SelfAdapt: Unsupervised Domain Adaptation of Cell Segmentation Models
This work addresses the challenge of adapting biomedical segmentation models to new domains without costly annotations, which is incremental as it builds on existing consistency training methods.
The paper tackles the problem of domain adaptation for cell segmentation models without requiring labeled data, achieving up to 29.64% relative improvement in AP0.5 over baseline methods on datasets like LiveCell and TissueNet.

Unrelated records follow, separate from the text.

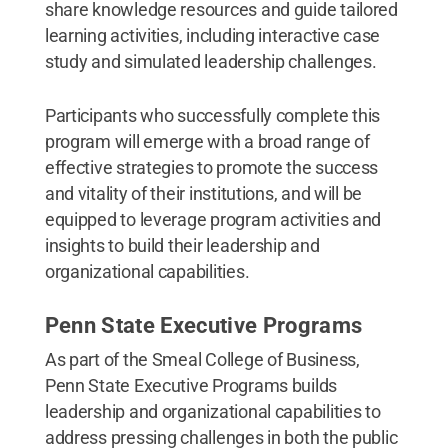
share knowledge resources and guide tailored
learning activities, including interactive case
study and simulated leadership challenges.
Participants who successfully complete this
program will emerge with a broad range of
effective strategies to promote the success
and vitality of their institutions, and will be
equipped to leverage program activities and
insights to build their leadership and
organizational capabilities.
Penn State Executive Programs
As part of the Smeal College of Business,
Penn State Executive Programs builds
leadership and organizational capabilities to
address pressing challenges in both the public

Deep neural networks have become the go-to method for biomedical instance segmentation. Generalist models like Cellpose demonstrate state-of-the-art performance across diverse cellular data, though their effectiveness often degrades on domains that differ from their training data. While supervised fine-tuning can address this limitation, it requires annotated data that may not be readily available. We propose SelfAdapt, a method that enables the adaptation of pre-trained cell segmentation models without the need for labels. Our approach builds upon student-teacher augmentation consistency training, introducing L2-SP regularization and label-free stopping criteria. We evaluate our method on the LiveCell and TissueNet datasets, demonstrating relative improvements in AP0.5 of up to 29.64% over baseline Cellpose. Additionally, we show that our unsupervised adaptation can further improve models that were previously fine-tuned with supervision. We release SelfAdapt as an easy-to-use extension of the Cellpose framework. The code for our method is publicly available at https: //github.com/Kainmueller-Lab/self_adapt.